Plus haut, près de Novità, l'Atrato est aisé à mettre en rapport avec le San-Juan, qui se jette dans l'Océan Pacifique, à Chirambarà, et qui est navigable. M. Cochrane, qui a visité les lieux avec soin (_particularly inspected_), dit-il, estime à 360 mètres environ la distance qui sépare le San-Juan, ou plutôt la Tamina, son tributaire, de la Raspadura, affluent de l'Atrato. Les deux cours d'eau, ainsi voisins, portent canot l'un et l'autre. Pour les faire communiquer, il faudrait une tranchée presque entièrement dans le roc, d'environ 20 mètres de profondeur[69]. Les deux océans seraient ainsi joints l'un à l'autre. D'après une note annexée au remarquable rapport qu'a présenté, le 2 mai 1839, M. Mercer à la chambre des représentants des États-Unis, aux deux extrémités de la ligne on aurait de bons ports. D'un côté, la principale des bouches de l'Atrato, appelée Barbacoa, est sur la baie même de Candelaria, qui offre un mouillage sûr et profond, agité seulement pendant les vents du Nord.
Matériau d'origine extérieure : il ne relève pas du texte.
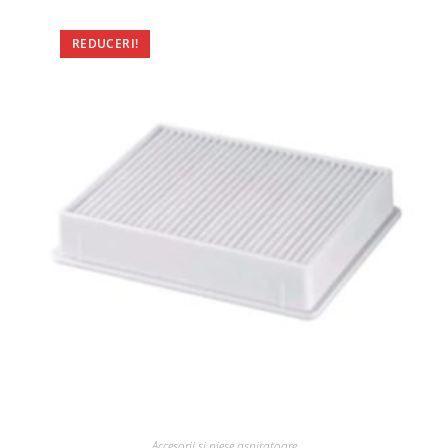
REDUCERI!
Accesorii si piese aspiratoare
De l'autre côté, dans la baie de Chirambirà, où se termine le cours du San-Juan, les navires sont de même fort bien abrités. Mais cette jonction des deux océans aurait 500 kilom., sans compter les détours des deux fleuves, et avec ces détours 650 à 700[70], sinon davantage. La seule inspection de chiffres pareils suffit pour trancher la question. Sans doute, à peu de frais, on établirait par là une communication praticable pour des barques légères pendant une partie de l'année; mais si l'on voulait une navigation permanente pour des navires de mer, ce serait un travail de titans, car il faudrait alors une ligne artificielle presque tout le long de cette énorme distance.